“How long did he live?”

“About six weeks. Nobody knew what he died of—he just seemed to fade away. You can’t imagine it, perhaps—but, Sunny, I wanted him to stay—even him! He was all I could ever have, and it seemed so cruel!” Suddenly the girl hid her face in her hands and began to sob—the first time that Sylvia had ever seen her do it in all her life.

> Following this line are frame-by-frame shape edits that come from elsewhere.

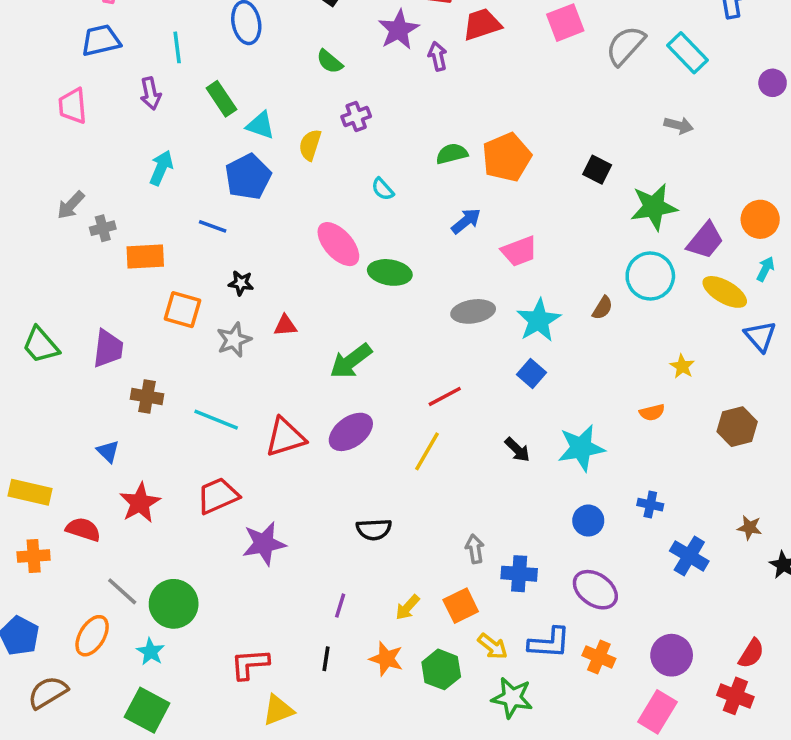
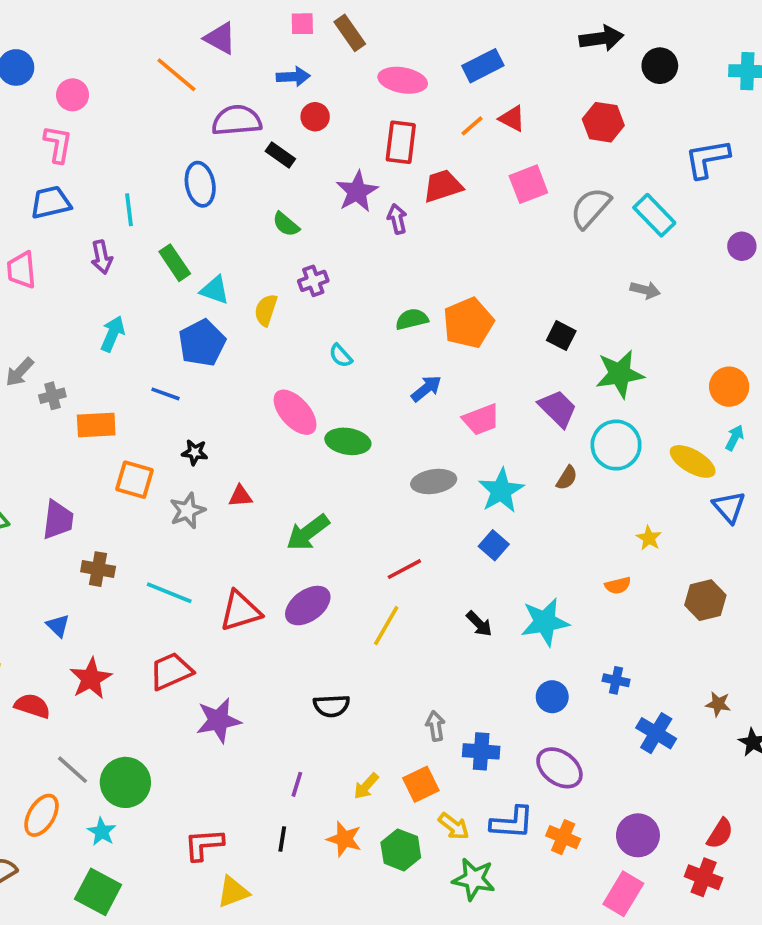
purple trapezoid: (705, 241) -> (558, 409), moved, turned -84

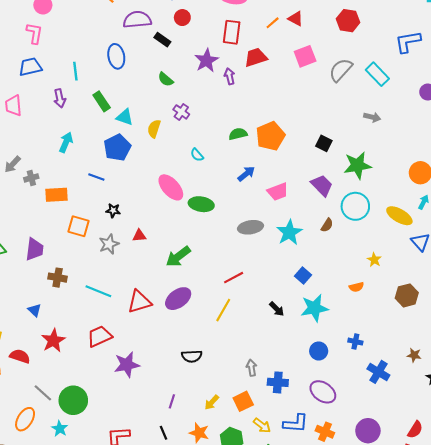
purple cross: (313, 281) -> (181, 112), turned -35
blue square: (494, 545) -> (303, 275), moved
black line: (282, 839) -> (163, 433), turned -32

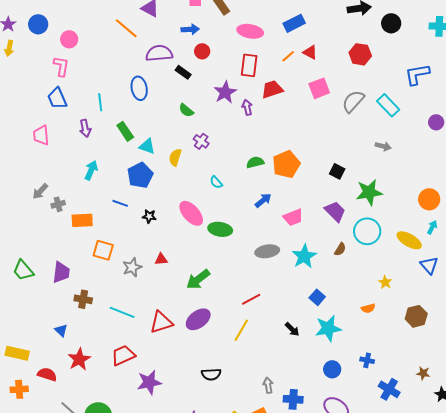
blue trapezoid: (30, 67) -> (57, 98), turned -100
black star: (113, 210) -> (149, 216), moved

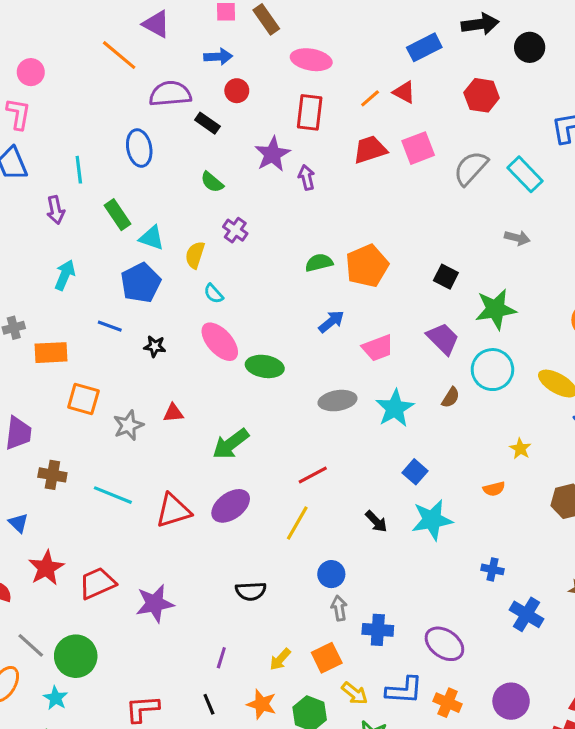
blue rectangle: (294, 23) -> (424, 47), moved
red trapezoid: (272, 89) -> (370, 150), moved
cyan semicircle: (216, 182) -> (214, 294), moved
red trapezoid: (123, 355) -> (97, 583), moved
blue circle: (332, 369) -> (331, 574), moved

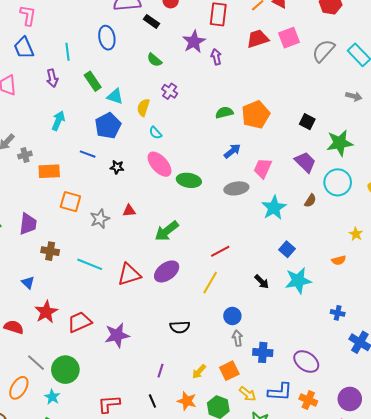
pink trapezoid: (378, 348) -> (263, 168), turned 135
gray ellipse: (338, 401) -> (236, 188), moved

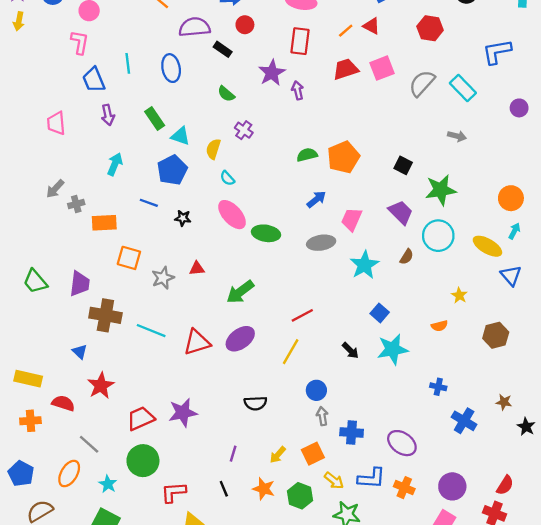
blue trapezoid: (24, 48) -> (94, 80), moved
cyan line: (67, 52) -> (128, 63), moved
brown cross: (50, 251) -> (105, 315), size x1.5
red trapezoid: (80, 322) -> (141, 418), moved
green circle: (65, 370) -> (143, 461), moved

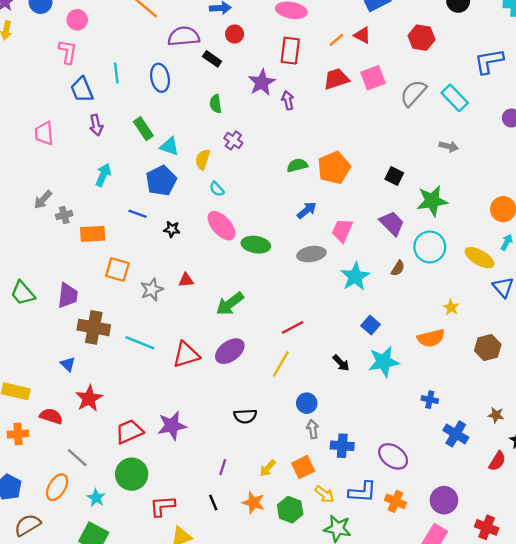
green semicircle: (226, 94) -> (216, 104), turned 42
orange semicircle: (439, 326) -> (431, 338), size x1.6
red semicircle: (505, 485) -> (497, 461), moved

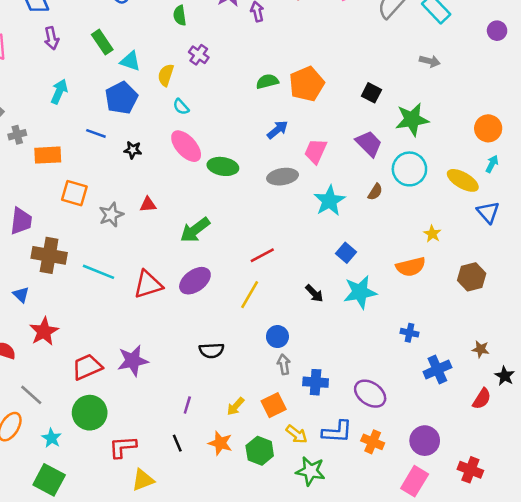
blue cross: (456, 434) -> (437, 370), turned 35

So it was not the cheering visit that Sylvia had anticipated. It left her with much to think about, and to talk about with other people. Later on, speaking to Aunt Varina, she happened to mention something that van Tuiver had said about the matter; whereupon her aunt exclaimed, “You didn’t talk about it with Mr. van Tuiver!”

“But why not, Auntie?”

“You mustn’t do that, dear! You can’t tell.”

“Can’t tell what?”

“I mean, dear, that Harriet might have some disease that you oughtn’t to talk to Mr. van Tuiver about.” Aunt Varina hesitated, then added, in a whisper, “Some ‘bad disease’.”

Whereat Sylvia started in sudden dismay. So that was it! A “bad disease”!

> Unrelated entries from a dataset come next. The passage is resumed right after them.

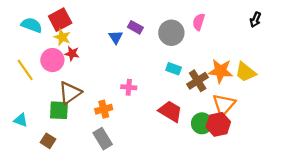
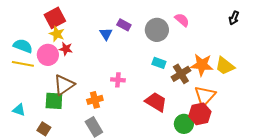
pink semicircle: (199, 22) -> (182, 20), turned 112
cyan semicircle: (32, 25) -> (23, 46), moved
yellow line: (25, 70) -> (23, 64), turned -45
green circle: (202, 123) -> (184, 124), moved

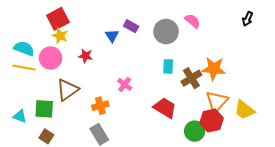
red star: (66, 49) -> (85, 56), moved
cyan rectangle: (159, 63) -> (168, 66), turned 72
yellow trapezoid: (225, 66) -> (244, 110), moved
pink cross: (118, 80) -> (125, 84), turned 32
green square: (54, 101) -> (44, 109), moved

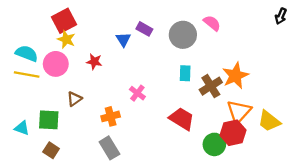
black arrow: (248, 19) -> (281, 16), moved
orange star: (214, 69) -> (235, 76), turned -30
brown triangle: (67, 90) -> (74, 99), size x0.6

You must understand how it happened that Sylvia had ideas on this subject. There was a foreign writer of plays, whose name she had heard. She had never seen his books, and would not have opened one, upon peril of her soul; but once, in a magazine picked up in a train, she had read a casual reference to an Ibsen play, which dealt with a nameless and dreadful malady. From the context it was made clear that this malady was a price men paid for evil living—and a price which was often collected from their innocent wives and children. Now and then the women of Sylvia’s family spoke in awe-stricken whispers of this mysterious taint, using the phrase “a bad disease.” Now, apparently, she was beholding the horror before her eyes!